Required action >> Only one stretch of the data below is wanted: the lines starting at the one with "번역 가이드 (807, 72)" and ending at the one with "Forum (230, 166)", both included, given again exactly.

= = =

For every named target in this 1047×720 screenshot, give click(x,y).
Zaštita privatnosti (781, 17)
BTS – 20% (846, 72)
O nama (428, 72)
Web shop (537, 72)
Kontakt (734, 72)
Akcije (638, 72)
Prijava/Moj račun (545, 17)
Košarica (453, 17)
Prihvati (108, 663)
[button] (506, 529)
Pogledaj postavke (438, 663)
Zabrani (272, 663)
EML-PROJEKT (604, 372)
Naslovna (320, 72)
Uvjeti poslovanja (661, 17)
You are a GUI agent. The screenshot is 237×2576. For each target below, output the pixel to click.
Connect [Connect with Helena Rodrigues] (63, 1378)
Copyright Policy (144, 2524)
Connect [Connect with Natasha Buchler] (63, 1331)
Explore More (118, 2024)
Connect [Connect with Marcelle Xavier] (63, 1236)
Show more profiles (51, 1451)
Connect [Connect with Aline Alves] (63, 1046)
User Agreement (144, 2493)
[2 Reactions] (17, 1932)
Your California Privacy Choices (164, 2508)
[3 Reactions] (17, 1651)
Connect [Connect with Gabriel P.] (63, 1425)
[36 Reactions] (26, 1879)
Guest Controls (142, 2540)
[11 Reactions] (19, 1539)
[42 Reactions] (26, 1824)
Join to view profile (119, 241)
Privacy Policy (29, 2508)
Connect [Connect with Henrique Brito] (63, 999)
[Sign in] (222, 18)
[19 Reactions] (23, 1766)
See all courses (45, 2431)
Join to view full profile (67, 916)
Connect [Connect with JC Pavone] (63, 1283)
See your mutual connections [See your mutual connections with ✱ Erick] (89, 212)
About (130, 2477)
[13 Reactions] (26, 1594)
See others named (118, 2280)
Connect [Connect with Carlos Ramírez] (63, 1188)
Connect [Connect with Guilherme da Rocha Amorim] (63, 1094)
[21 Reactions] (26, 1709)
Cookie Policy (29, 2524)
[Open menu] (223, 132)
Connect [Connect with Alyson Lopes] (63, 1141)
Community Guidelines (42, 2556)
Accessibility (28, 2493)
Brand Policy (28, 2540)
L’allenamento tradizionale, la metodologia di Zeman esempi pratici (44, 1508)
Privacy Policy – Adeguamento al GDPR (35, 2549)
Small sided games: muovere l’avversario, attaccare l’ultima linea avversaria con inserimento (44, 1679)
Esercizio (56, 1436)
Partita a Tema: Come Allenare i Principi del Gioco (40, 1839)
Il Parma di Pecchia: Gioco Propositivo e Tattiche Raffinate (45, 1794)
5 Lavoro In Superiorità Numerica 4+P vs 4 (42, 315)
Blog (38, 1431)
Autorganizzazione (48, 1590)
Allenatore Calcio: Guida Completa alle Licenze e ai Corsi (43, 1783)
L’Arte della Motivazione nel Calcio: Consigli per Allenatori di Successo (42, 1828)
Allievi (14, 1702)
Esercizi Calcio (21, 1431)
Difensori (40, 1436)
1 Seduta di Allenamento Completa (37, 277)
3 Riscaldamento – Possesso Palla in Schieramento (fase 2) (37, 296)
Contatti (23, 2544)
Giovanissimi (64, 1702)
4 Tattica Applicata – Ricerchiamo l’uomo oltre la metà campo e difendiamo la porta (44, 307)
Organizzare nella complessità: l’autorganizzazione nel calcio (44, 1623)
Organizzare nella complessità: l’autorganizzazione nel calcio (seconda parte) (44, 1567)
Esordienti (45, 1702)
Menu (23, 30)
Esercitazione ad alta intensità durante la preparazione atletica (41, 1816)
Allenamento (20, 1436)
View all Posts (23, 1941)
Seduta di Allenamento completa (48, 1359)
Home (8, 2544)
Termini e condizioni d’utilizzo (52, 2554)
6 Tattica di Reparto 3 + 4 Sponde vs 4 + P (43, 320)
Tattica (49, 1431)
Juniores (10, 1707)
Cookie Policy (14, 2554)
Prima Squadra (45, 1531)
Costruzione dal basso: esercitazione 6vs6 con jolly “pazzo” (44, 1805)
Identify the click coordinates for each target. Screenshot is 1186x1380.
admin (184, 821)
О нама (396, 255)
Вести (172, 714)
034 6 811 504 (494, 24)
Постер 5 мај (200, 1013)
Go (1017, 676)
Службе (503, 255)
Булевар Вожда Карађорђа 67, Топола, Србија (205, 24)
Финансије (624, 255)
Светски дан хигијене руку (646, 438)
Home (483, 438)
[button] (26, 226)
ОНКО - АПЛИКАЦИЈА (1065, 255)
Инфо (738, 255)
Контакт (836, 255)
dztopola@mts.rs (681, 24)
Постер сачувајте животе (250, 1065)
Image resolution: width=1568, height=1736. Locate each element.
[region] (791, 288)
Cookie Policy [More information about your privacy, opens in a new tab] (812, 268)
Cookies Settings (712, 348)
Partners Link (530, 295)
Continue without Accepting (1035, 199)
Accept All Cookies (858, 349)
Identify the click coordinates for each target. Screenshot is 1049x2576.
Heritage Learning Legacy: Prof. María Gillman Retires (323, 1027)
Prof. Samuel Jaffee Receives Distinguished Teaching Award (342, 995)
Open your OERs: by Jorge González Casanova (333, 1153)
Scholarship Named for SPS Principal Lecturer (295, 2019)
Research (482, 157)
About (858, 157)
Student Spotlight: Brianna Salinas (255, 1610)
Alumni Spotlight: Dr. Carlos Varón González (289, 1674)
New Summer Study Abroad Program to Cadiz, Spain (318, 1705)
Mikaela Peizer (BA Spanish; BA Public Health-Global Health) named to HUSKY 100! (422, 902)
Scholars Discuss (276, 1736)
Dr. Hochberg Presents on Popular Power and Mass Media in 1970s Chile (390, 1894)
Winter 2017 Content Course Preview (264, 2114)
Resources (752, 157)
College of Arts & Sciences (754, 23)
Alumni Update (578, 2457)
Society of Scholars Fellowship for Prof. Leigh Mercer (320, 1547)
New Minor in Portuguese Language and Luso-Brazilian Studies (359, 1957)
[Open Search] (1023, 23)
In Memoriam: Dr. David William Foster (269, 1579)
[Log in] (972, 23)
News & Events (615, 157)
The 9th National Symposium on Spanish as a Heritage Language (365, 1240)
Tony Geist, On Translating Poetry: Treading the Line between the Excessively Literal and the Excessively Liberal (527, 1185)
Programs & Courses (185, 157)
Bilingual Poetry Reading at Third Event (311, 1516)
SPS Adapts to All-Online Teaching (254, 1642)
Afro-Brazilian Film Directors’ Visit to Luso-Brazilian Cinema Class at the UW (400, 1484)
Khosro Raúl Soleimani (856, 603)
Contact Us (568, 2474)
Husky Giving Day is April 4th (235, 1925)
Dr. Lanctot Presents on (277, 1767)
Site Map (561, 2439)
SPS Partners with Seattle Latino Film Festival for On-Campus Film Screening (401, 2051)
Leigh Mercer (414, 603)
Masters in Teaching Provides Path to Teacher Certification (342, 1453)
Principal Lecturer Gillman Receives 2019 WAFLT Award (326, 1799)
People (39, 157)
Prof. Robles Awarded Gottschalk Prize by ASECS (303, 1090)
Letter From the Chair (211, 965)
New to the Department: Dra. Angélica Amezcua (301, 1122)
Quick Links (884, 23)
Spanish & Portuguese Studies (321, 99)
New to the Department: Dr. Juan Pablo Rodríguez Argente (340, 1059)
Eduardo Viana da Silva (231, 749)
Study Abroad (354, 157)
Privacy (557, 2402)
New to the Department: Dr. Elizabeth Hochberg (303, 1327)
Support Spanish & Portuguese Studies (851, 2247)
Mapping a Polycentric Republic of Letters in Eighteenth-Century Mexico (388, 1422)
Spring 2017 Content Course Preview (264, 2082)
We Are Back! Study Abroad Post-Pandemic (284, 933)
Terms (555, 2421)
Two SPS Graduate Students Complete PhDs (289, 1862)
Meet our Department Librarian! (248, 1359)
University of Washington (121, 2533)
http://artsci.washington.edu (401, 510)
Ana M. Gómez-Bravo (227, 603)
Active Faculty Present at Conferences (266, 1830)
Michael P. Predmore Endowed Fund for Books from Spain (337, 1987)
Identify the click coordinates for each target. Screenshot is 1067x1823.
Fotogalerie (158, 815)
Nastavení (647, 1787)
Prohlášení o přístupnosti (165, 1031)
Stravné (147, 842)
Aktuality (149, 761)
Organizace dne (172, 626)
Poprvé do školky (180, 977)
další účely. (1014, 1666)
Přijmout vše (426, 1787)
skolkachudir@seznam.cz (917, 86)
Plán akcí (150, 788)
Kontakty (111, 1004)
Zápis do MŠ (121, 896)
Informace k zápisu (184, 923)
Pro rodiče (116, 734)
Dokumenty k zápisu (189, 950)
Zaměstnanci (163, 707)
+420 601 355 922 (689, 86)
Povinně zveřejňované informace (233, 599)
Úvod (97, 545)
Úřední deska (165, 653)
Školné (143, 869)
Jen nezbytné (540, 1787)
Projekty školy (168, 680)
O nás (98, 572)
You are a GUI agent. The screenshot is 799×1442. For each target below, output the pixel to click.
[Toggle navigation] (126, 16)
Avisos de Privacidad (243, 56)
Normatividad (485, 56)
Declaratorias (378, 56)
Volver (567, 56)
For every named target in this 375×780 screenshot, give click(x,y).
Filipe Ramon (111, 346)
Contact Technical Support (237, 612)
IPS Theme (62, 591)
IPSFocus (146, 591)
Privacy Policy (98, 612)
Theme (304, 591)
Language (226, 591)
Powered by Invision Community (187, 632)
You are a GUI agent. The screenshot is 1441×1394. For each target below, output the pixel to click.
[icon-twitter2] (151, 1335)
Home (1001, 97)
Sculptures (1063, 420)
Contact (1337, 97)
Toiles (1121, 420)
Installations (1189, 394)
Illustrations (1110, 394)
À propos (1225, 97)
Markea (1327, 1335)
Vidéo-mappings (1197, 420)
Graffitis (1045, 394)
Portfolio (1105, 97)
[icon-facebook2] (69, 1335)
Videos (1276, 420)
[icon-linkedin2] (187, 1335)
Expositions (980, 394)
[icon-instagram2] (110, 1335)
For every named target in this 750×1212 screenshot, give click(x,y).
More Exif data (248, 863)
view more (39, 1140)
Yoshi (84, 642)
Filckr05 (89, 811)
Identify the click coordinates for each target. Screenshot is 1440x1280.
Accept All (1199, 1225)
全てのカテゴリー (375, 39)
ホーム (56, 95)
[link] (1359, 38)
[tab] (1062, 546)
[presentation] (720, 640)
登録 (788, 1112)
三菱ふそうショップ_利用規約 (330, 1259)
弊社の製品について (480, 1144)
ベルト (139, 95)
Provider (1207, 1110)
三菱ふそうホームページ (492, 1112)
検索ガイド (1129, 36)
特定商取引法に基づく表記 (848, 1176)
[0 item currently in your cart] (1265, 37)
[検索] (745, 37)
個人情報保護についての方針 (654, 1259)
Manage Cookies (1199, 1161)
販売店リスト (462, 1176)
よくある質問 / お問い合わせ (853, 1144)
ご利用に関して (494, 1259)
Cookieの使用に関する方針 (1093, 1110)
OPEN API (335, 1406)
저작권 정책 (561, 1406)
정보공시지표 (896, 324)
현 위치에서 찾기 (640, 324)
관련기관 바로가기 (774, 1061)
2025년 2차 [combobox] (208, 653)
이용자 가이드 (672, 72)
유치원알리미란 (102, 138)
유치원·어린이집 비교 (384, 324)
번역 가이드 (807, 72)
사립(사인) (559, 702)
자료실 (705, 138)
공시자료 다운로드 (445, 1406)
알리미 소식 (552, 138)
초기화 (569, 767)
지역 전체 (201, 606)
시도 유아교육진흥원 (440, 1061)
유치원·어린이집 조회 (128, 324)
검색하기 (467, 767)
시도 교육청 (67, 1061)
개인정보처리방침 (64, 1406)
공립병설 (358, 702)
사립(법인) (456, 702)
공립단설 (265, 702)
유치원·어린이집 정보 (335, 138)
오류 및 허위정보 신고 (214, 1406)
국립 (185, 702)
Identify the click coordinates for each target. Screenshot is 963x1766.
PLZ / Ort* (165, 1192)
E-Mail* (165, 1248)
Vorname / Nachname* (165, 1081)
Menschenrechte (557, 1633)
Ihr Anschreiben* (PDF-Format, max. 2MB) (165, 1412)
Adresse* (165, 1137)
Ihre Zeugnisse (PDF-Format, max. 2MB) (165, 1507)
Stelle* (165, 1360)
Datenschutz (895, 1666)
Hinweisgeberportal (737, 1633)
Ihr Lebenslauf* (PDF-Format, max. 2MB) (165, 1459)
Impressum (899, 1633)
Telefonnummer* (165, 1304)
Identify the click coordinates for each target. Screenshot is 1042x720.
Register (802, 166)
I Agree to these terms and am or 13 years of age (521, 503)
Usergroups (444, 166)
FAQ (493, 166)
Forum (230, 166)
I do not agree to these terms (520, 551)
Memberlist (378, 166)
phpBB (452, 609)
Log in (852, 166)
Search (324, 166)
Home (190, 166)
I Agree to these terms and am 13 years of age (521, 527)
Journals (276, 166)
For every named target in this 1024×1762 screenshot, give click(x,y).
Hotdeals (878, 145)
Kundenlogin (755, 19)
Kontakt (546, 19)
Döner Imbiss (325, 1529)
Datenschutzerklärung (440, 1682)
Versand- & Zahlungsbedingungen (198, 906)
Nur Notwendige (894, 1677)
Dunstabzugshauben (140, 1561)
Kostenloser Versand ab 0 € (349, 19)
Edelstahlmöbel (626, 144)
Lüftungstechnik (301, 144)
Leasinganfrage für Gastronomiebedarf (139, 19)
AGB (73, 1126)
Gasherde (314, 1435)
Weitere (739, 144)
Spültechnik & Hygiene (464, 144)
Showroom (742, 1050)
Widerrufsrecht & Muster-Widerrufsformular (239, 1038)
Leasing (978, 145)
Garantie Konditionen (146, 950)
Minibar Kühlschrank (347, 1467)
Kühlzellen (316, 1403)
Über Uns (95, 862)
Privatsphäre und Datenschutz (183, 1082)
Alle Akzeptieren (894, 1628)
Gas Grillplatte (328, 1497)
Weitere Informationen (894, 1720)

= = =

Reply to the task >>
번역 가이드 (807, 72)
사립(사인) (559, 702)
자료실 (705, 138)
공시자료 다운로드 (445, 1406)
알리미 소식 (552, 138)
초기화 (569, 767)
지역 전체 (201, 606)
시도 유아교육진흥원 (440, 1061)
유치원·어린이집 조회 (128, 324)
검색하기 (467, 767)
시도 교육청 (67, 1061)
개인정보처리방침 (64, 1406)
공립병설 (358, 702)
사립(법인) (456, 702)
공립단설 (265, 702)
유치원·어린이집 정보 (335, 138)
오류 및 허위정보 신고 (214, 1406)
국립 (185, 702)
Identify the click coordinates for each target. Screenshot is 963x1766.
PLZ / Ort* (165, 1192)
E-Mail* (165, 1248)
Vorname / Nachname* (165, 1081)
Menschenrechte (557, 1633)
Ihr Anschreiben* (PDF-Format, max. 2MB) (165, 1412)
Adresse* (165, 1137)
Ihre Zeugnisse (PDF-Format, max. 2MB) (165, 1507)
Stelle* (165, 1360)
Datenschutz (895, 1666)
Hinweisgeberportal (737, 1633)
Ihr Lebenslauf* (PDF-Format, max. 2MB) (165, 1459)
Impressum (899, 1633)
Telefonnummer* (165, 1304)
Identify the click coordinates for each target. Screenshot is 1042x720.
Register (802, 166)
I Agree to these terms and am or 13 years of age (521, 503)
Usergroups (444, 166)
FAQ (493, 166)
Forum (230, 166)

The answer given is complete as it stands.